Acordam na 2ª Secção Cível do Tribunal da Relação de Coimbra[1] * 1 – RELATÓRIO A (…) e M (…) casados entre si, residentes na Rua (...) , vieram propor ação declarativa com processo comum contra J (…), divorciado, residente na Rua (...) .

Alegaram os AA., em síntese útil, que: - adquiriram ao Réu, em 09.03.2005, a fração autónoma designada pela letra “H”, destinada a habitação, correspondente ao 3º andar esquerdo, com uma arrecadação no sótão e dois estacionamentos na cave, com a mesma letra da fração, do prédio urbano sito na (...) , ou (...) , Quinta da (...) , lote nº (...) , freguesia de (...) , inscrito na matriz sob o artigo yyy (...) , descrito na 2ª Conservatória do Registo Predial de (...) sob o nº xxx (...) da referida freguesia: - nessa data, o Réu encontrava-se em grandes dificuldades económicas, tendo os AA consentido que ele lá habitasse sem qualquer contrapartida; - entretanto, e porque a sua situação económica alterou, os AA através de notificação judicial avulsa, notificaram o Réu com data de 06.02.2014, instando-o a entregar-lhes a referida fração até ao final do mês de fevereiro de 2014, não tendo o Réu entregue a dita fração, a qual tem um valor de arrendamento de € 300,00.

Pediram os AA. que se condene o Réu: a) a entregar-lhes a referida fração, “livre e desembargada”; b) a pagar-lhes a sanção pecuniária compulsória de € 10,00 ao dia por cada dia posterior a 28.02.2014.

* Citado, o Réu contestou, alegando que, por receio de perder a sua casa de família por causa de dívidas, acordou com os AA., sua irmã e cunhado, em proceder, de forma fictícia, à sua venda, sendo o Réu quem pagou, até finais de 2012, os empréstimos contraídos aquando da celebração da escritura, o que fez porque, sempre concertado com os AA., controlava a conta que aqueles criaram junto da C.... e detinha os cartões de débito e cadernetas.
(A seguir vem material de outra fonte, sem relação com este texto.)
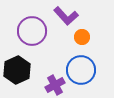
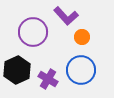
purple circle: moved 1 px right, 1 px down
purple cross: moved 7 px left, 6 px up; rotated 30 degrees counterclockwise
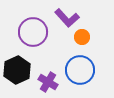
purple L-shape: moved 1 px right, 2 px down
blue circle: moved 1 px left
purple cross: moved 3 px down
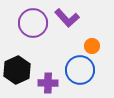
purple circle: moved 9 px up
orange circle: moved 10 px right, 9 px down
purple cross: moved 1 px down; rotated 30 degrees counterclockwise
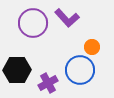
orange circle: moved 1 px down
black hexagon: rotated 24 degrees clockwise
purple cross: rotated 30 degrees counterclockwise
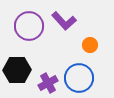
purple L-shape: moved 3 px left, 3 px down
purple circle: moved 4 px left, 3 px down
orange circle: moved 2 px left, 2 px up
blue circle: moved 1 px left, 8 px down
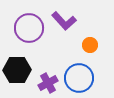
purple circle: moved 2 px down
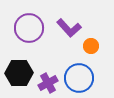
purple L-shape: moved 5 px right, 7 px down
orange circle: moved 1 px right, 1 px down
black hexagon: moved 2 px right, 3 px down
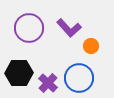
purple cross: rotated 18 degrees counterclockwise
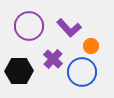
purple circle: moved 2 px up
black hexagon: moved 2 px up
blue circle: moved 3 px right, 6 px up
purple cross: moved 5 px right, 24 px up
Ainda hoje é o Réu quem vem pagando as despesas de seguros do imóvel, IMI e condomínio. Assim, suportou ele Réu pagamentos que ascendem a € 58.224,55.
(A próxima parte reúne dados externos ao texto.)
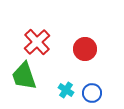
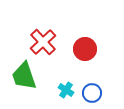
red cross: moved 6 px right
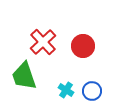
red circle: moved 2 px left, 3 px up
blue circle: moved 2 px up
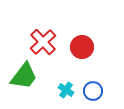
red circle: moved 1 px left, 1 px down
green trapezoid: rotated 124 degrees counterclockwise
blue circle: moved 1 px right
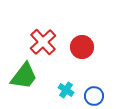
blue circle: moved 1 px right, 5 px down
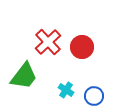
red cross: moved 5 px right
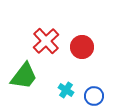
red cross: moved 2 px left, 1 px up
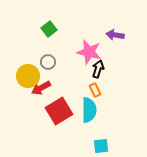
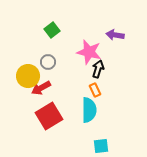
green square: moved 3 px right, 1 px down
red square: moved 10 px left, 5 px down
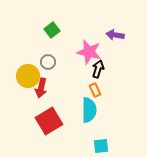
red arrow: rotated 48 degrees counterclockwise
red square: moved 5 px down
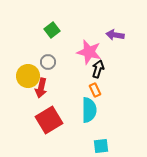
red square: moved 1 px up
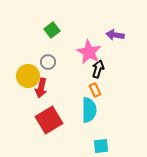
pink star: rotated 15 degrees clockwise
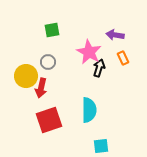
green square: rotated 28 degrees clockwise
black arrow: moved 1 px right, 1 px up
yellow circle: moved 2 px left
orange rectangle: moved 28 px right, 32 px up
red square: rotated 12 degrees clockwise
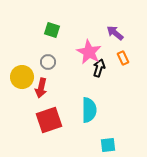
green square: rotated 28 degrees clockwise
purple arrow: moved 2 px up; rotated 30 degrees clockwise
yellow circle: moved 4 px left, 1 px down
cyan square: moved 7 px right, 1 px up
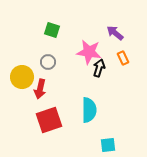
pink star: rotated 20 degrees counterclockwise
red arrow: moved 1 px left, 1 px down
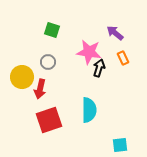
cyan square: moved 12 px right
Concluiu, na contestação, pela improcedência do pedido e pela procedência da «exceção invocada (…), declarando-se: a) a nulidade da escritura de compra e venda celebrada entre AA. e R., b) o R. como o legitimo proprietário da fração, c) e ainda o cancelamento de todos os registos feitos sobre a descrição xxx (...) -H da freguesia de (...) a favor dos AA, d) mais se requerendo a compensação dos valores já pagos pelo R. de no valor do preço a devolver aos AA..

Caso assim se não considere, e em alternativa, sejam os AA. condenados no pagamento ao R. da quantia de que este já liquidou por conta da fração H, a título de enriquecimento sem causa».

* Na réplica, os AA. requereram a intervenção da C.... para assegurar a legitimidade do peticionado pelo Réu, mas não tendo pago a taxa de justiça, foi tal incidente indeferido.

* O Réu esclareceu pretender deduzir reconvenção.

* Foi proferido despacho, em que se entendeu não haver qualquer necessidade de intervenção da referida entidade bancária, fixou-se o objeto do litígio e elaboraram-se os temas da prova, sem reclamações.

* Realizou-se a audiência de discussão e julgamento com observância do legal formalismo, conforme da respectiva ata consta.

* Na sentença, considerou-se, em suma, que face à factualidade apurada, importava concluir no sentido de que procediam os pedidos formulados na acção pelos AA. de reconhecimento da propriedade da fracção e da sua restituição, o que já não sucedia no tocante à condenação em sanção pecuniária compulsória, sendo que, no tocante aos pedidos deduzidos em via reconvencional pelo R., os mesmos improcediam na sua plenitude, inclusive no que à condenação dos AA. a título de enriquecimento sem causa dizia respeito.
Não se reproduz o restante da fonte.